### [Your instructions]
Copy out every line in the entries below that includes "Contacto".

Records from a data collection
== Segment start ==
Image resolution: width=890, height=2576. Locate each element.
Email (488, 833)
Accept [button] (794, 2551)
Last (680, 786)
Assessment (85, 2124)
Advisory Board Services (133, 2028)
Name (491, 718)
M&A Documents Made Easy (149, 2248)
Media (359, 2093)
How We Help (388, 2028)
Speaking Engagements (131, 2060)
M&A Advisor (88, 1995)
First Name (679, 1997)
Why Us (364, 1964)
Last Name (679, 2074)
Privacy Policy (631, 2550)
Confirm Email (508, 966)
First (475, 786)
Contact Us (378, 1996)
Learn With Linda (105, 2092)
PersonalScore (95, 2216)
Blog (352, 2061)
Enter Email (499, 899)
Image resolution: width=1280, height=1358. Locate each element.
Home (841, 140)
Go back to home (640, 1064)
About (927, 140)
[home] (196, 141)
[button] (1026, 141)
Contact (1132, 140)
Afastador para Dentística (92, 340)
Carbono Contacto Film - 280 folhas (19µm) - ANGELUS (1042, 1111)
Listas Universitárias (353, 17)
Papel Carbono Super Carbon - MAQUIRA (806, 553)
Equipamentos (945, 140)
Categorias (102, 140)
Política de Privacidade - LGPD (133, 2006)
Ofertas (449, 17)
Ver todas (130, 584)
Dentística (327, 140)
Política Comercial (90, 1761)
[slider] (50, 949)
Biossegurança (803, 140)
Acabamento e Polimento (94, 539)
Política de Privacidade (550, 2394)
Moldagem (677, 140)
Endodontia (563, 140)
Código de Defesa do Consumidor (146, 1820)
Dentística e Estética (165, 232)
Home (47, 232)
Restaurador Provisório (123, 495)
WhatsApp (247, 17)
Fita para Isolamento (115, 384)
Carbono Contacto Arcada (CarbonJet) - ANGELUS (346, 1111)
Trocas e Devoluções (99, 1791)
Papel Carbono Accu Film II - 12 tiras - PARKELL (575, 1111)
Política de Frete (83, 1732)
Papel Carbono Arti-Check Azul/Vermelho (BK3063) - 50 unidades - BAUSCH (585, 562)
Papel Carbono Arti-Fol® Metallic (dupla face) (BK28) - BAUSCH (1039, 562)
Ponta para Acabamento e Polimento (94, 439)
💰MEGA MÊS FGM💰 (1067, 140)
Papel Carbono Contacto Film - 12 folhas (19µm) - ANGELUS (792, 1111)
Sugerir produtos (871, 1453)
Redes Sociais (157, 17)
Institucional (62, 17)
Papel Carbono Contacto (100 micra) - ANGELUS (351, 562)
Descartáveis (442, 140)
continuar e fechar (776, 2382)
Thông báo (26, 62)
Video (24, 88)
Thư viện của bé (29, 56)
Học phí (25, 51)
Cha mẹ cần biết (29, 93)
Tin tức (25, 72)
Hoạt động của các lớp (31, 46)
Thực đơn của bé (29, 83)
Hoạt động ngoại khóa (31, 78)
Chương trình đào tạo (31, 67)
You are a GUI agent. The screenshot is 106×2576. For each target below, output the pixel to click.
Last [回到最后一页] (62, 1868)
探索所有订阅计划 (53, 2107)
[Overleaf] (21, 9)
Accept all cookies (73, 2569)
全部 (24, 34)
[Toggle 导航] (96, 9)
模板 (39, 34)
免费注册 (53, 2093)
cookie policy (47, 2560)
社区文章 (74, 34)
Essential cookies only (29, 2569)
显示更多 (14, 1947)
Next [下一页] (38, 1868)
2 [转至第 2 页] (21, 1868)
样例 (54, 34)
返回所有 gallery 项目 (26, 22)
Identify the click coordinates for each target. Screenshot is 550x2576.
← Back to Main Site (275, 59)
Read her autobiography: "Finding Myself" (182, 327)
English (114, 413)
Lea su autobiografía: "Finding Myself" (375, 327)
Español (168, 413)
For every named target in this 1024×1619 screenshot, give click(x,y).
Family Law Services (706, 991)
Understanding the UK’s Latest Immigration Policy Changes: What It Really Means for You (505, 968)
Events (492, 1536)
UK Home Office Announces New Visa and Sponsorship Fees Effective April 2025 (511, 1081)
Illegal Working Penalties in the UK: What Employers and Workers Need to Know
== Segment end ==
### [Answer to the exercise]
Carbono Contacto Film - 280 folhas (19µm) - ANGELUS (1042, 1111)
Carbono Contacto Arcada (CarbonJet) - ANGELUS (346, 1111)
Papel Carbono Contacto Film - 12 folhas (19µm) - ANGELUS (792, 1111)
Papel Carbono Contacto (100 micra) - ANGELUS (351, 562)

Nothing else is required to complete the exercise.